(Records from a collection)
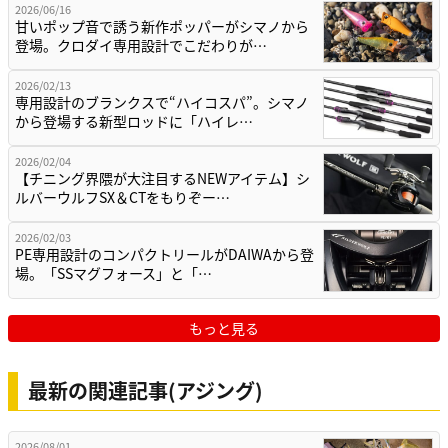
2026/06/16
甘いポップ音で誘う新作ポッパーがシマノから
登場。クロダイ専用設計でこだわりが…
2026/02/13
専用設計のブランクスで“ハイコスパ”。シマノ
から登場する新型ロッドに「ハイレ…
2026/02/04
【チニング界隈が大注目するNEWアイテム】シ
ルバーウルフSX＆CTをもりぞー…
2026/02/03
PE専用設計のコンパクトリールがDAIWAから登
場。「SSマグフォース」と「…
もっと見る
最新の関連記事(アジング)
2026/08/01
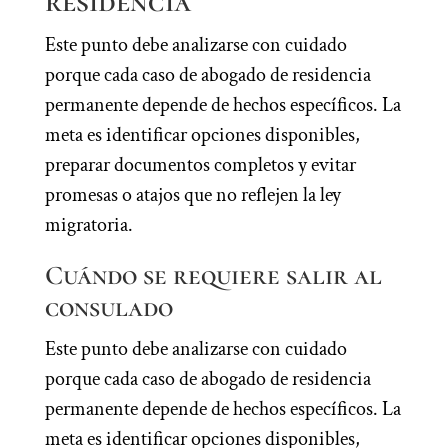
residencia
Este punto debe analizarse con cuidado
porque cada caso de abogado de residencia
permanente depende de hechos específicos. La
meta es identificar opciones disponibles,
preparar documentos completos y evitar
promesas o atajos que no reflejen la ley
migratoria.
Cuándo se requiere salir al
consulado
Este punto debe analizarse con cuidado
porque cada caso de abogado de residencia
permanente depende de hechos específicos. La
meta es identificar opciones disponibles,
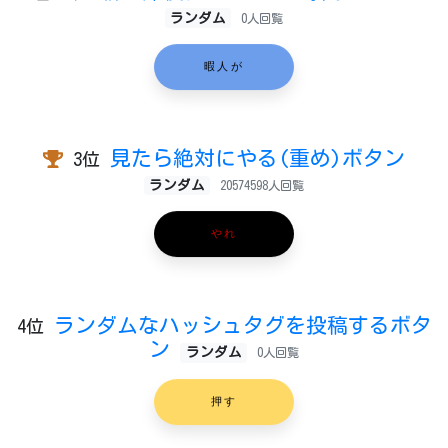
ランダム
0人回覧
暇人が
見たら絶対にやる(重め)ボタン
3位
ランダム
20574598人回覧
やれ
ランダムなハッシュタグを投稿するボタ
4位
ン
ランダム
0人回覧
押す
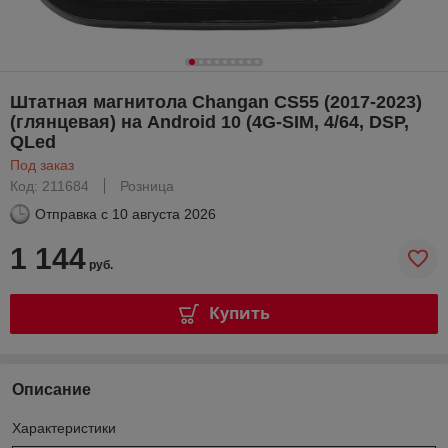
Штатная магнитола Changan CS55 (2017-2023)
(глянцевая) на Android 10 (4G-SIM, 4/64, DSP,
QLed
Под заказ
Код: 211684
Розница
Отправка с
10 августа 2026
1 144
руб.
Купить
Описание
Характеристики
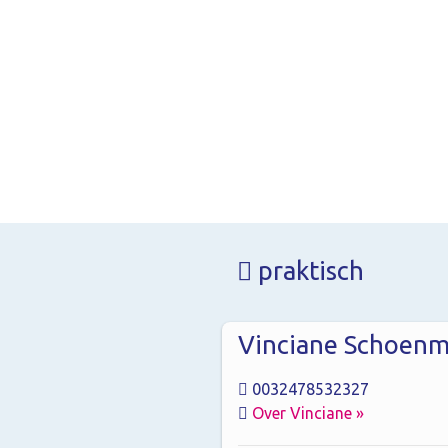
praktisch
Vinciane Schoenm
0032478532327
Over Vinciane »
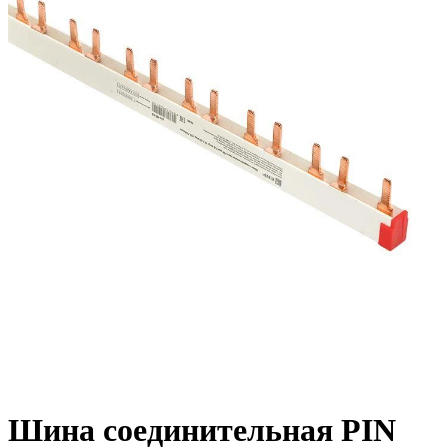
Шина соединительная PIN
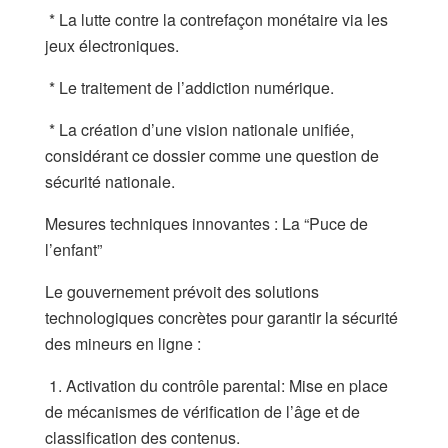
* La lutte contre la contrefaçon monétaire via les
jeux électroniques.
* Le traitement de l’addiction numérique.
* La création d’une vision nationale unifiée,
considérant ce dossier comme une question de
sécurité nationale.
Mesures techniques innovantes : La “Puce de
l’enfant”
Le gouvernement prévoit des solutions
technologiques concrètes pour garantir la sécurité
des mineurs en ligne :
1. Activation du contrôle parental: Mise en place
de mécanismes de vérification de l’âge et de
classification des contenus.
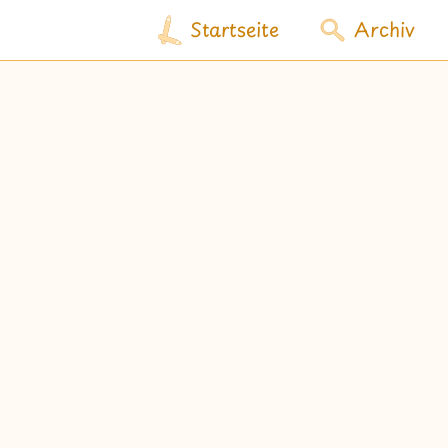
Startseite
Archiv
wähle Labels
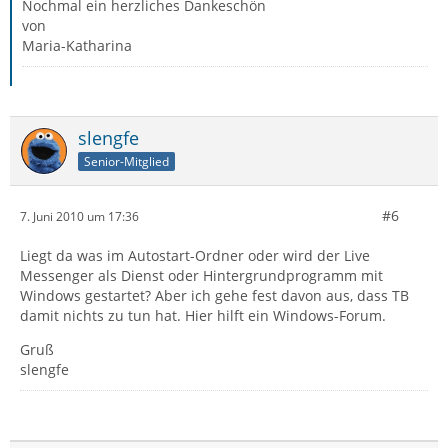
Nochmal ein herzliches Dankeschön
von
Maria-Katharina
slengfe
Senior-Mitglied
#6
7. Juni 2010 um 17:36
Liegt da was im Autostart-Ordner oder wird der Live
Messenger als Dienst oder Hintergrundprogramm mit
Windows gestartet? Aber ich gehe fest davon aus, dass TB
damit nichts zu tun hat. Hier hilft ein Windows-Forum.
Gruß
slengfe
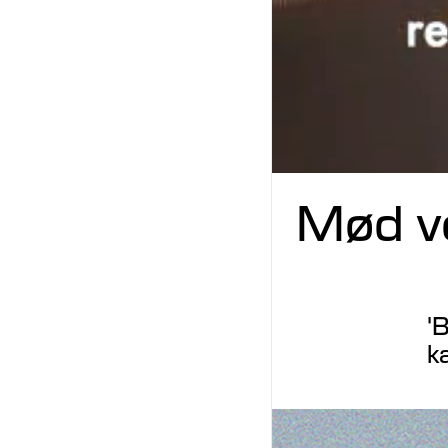
Mød vo
'
ka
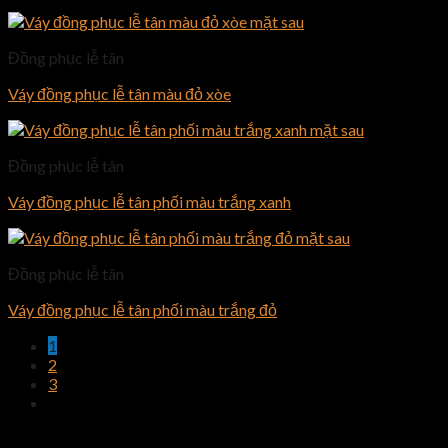
Đồng phục lễ tân
Váy đồng phục lễ tân màu đỏ xòe
Đồng phục lễ tân
Váy đồng phục lễ tân phối màu trắng xanh
Đồng phục lễ tân
Váy đồng phục lễ tân phối màu trắng đỏ
1
2
3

Aim of the task: Omitting all pictures, copy the preceding entries without any alteration.

Answer below:
2026/06/16
甘いポップ音で誘う新作ポッパーがシマノから
登場。クロダイ専用設計でこだわりが…
2026/02/13
専用設計のブランクスで“ハイコスパ”。シマノ
から登場する新型ロッドに「ハイレ…
2026/02/04
【チニング界隈が大注目するNEWアイテム】シ
ルバーウルフSX＆CTをもりぞー…
2026/02/03
PE専用設計のコンパクトリールがDAIWAから登
場。「SSマグフォース」と「…
もっと見る
最新の関連記事(アジング)
2026/08/01
residencia
Este punto debe analizarse con cuidado
porque cada caso de abogado de residencia
permanente depende de hechos específicos. La
meta es identificar opciones disponibles,
preparar documentos completos y evitar
promesas o atajos que no reflejen la ley
migratoria.
Cuándo se requiere salir al
consulado
Este punto debe analizarse con cuidado
porque cada caso de abogado de residencia
permanente depende de hechos específicos. La
meta es identificar opciones disponibles,
ランダム
0人回覧
暇人が
見たら絶対にやる(重め)ボタン
3位
ランダム
20574598人回覧
やれ
ランダムなハッシュタグを投稿するボタ
4位
ン
ランダム
0人回覧
押す
Штатная магнитола Changan CS55 (2017-2023)
(глянцевая) на Android 10 (4G-SIM, 4/64, DSP,
QLed
Под заказ
Код: 211684
Розница
Отправка с
10 августа 2026
1 144
руб.
Купить
Описание
Характеристики
praktisch
Vinciane Schoenm
0032478532327
Over Vinciane »
Шина соединительная PIN
* La lutte contre la contrefaçon monétaire via les
jeux électroniques.
* Le traitement de l’addiction numérique.
* La création d’une vision nationale unifiée,
considérant ce dossier comme une question de
sécurité nationale.
Mesures techniques innovantes : La “Puce de
l’enfant”
Le gouvernement prévoit des solutions
technologiques concrètes pour garantir la sécurité
des mineurs en ligne :
1. Activation du contrôle parental: Mise en place
de mécanismes de vérification de l’âge et de
classification des contenus.
Startseite
Archiv
wähle Labels
Nochmal ein herzliches Dankeschön
von
Maria-Katharina
slengfe
Senior-Mitglied
#6
7. Juni 2010 um 17:36
Liegt da was im Autostart-Ordner oder wird der Live
Messenger als Dienst oder Hintergrundprogramm mit
Windows gestartet? Aber ich gehe fest davon aus, dass TB
damit nichts zu tun hat. Hier hilft ein Windows-Forum.
Gruß
slengfe
Mød vo
'
ka
Đồng phục lễ tân
Váy đồng phục lễ tân màu đỏ xòe
Đồng phục lễ tân
Váy đồng phục lễ tân phối màu trắng xanh
Đồng phục lễ tân
Váy đồng phục lễ tân phối màu trắng đỏ
1
2
3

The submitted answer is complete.